This is about how to implement Loopy Belief Propagation in Python and to understand the calculations in detail.

The most parts were done by Jessical Stringham in her Notebook here. I adapted it only a little to experiment with loopy belief propagation and added examples to show how the products of the distributions must be calculated. Most credits are hers! I am really thankful that she has provided such a comprehensive example and explanation.

Motivation

I’ll give (copy) here first Jessica Stringham’s introduction into this topic and focus then on the algorithm that can perform inference on factor graphs that may have cycles.

Belief propagation (or sum-product message passing) is a method that can do inference on probabilistic graphical models. It is applying the sum rules and product rules of probability to compute different distributions. For example, if a discrete probability distribution \(p(h_1, v_1, h_2, v_2)\) can be factorized as

\[p(h_1, h_2, v_1, v_2) = p(h_1)p(h_2 \mid h_1)p(v_1 \mid h_1)p(v_2 \mid h_2),\]

To compute the marginals, for example, \(p(v_1)\), we have to multiply the terms and summing over the other variables.

\[p(v_1) = \sum_{h_1, h_2, v_2} p(h_1)p(h_2 \mid h_1)p(v_1 \mid h_1)p(v_2 \mid h_2),\]

With marginals, one can compute distributions such as \(p(v_1)\) and \(p(v_1, v_2)\), which means that one can also compute terms like \(p(v_2 \mid v_1)\). Belief propagation provides an efficient method for computing these marginals.

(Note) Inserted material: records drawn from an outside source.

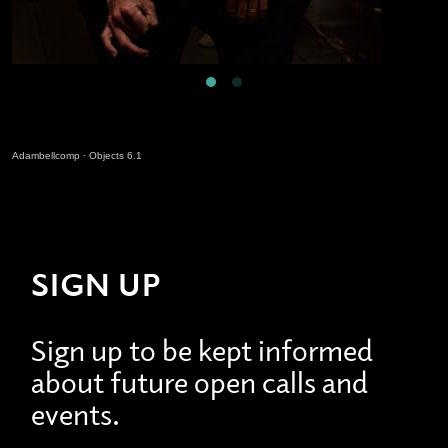
Adambellcomp
·
Objects 6.1
SIGN UP
Sign up to be kept informed
about future open calls and
events.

This version will only work on discrete distributions.

Factor Graphs

Factor graphs are used to represent a distribution for sum-product message passing. One factor graph that represents \(p(h_1, h_2, v_1, v_2)\) is

This image is from Jessica Stringham’s page

Factors, such as \(p(h_1)\), are represented by black squares and represent a factor (or function, such as a probability distribution.) Variables, such as \(h_1\), are represented by white circles. Variables only neighbor factors, and factors only neighbor variables.

In code,

There are two classes in the graph: Variable and Factor. Both classes have a string representing the name and a list of neighbors.
A Variable can only have Factors in its list of neighbors. A Factor can only have Variables.
To represent the probability distribution, Factors also have a field for data.
A source of message passing’s efficiency is that messages from one computation can be reused by other computations. Thus we store the message that was last past between Factor and Variable in an edge. We need this to later for the Loopy Belief Propagation algorithm. (this here is a little different from Jessica Stringham’s version)

import numpy as np
from collections import namedtuple

class Edge(object):
    def __init__(self, neighbor):
        self.message = None;
        self.neighbor = neighbor;

    def __repr__(self):
        return "{classname}\nMessage:\n{message}\nNeighbor:\n{neighbor}".format(
            classname=type(self).__name__,
            message=self.message,
            neighbor=self.neighbor
        )

class Node(object):
    def __init__(self, name):
        self.name = name
        self.edges = []

    def __repr__(self):
        return "{classname}({name}, [{edges}])".format(
            classname=type(self).__name__,
            name=self.name,
            edges=', '.join([e.neighbor.name for e in self.edges])
        )

    def is_valid_neighbor(self, neighbor):
        raise NotImplemented()

    def add_neighbor(self, neighbor):
        raise NotImplemented()

    def init_messages(self, value):
        for edge in self.edges:
            edge.message = value;

class Variable(Node):
    def is_valid_neighbor(self, factor):
        return isinstance(factor, Factor)  # Variables can only neighbor Factors

    def add_neighbor(self, neighbor):
        assert self.is_valid_neighbor(neighbor)
        self.edges.append(Edge(neighbor))
        neighbor.add_neighbor(self) 

class Factor(Node):
    def is_valid_neighbor(self, variable):
        return isinstance(variable, Variable)  # Factors can only neighbor Variables

    def __init__(self, name, data):
        super(Factor, self).__init__(name)
        self.data = data

    def add_neighbor(self, neighbor):
        assert self.is_valid_neighbor(neighbor)
        self.edges.append(Edge(neighbor));

Representing probability distributions as numpy arrays

The sum-product message passing involves representing, summing, and multiplying discrete distributions.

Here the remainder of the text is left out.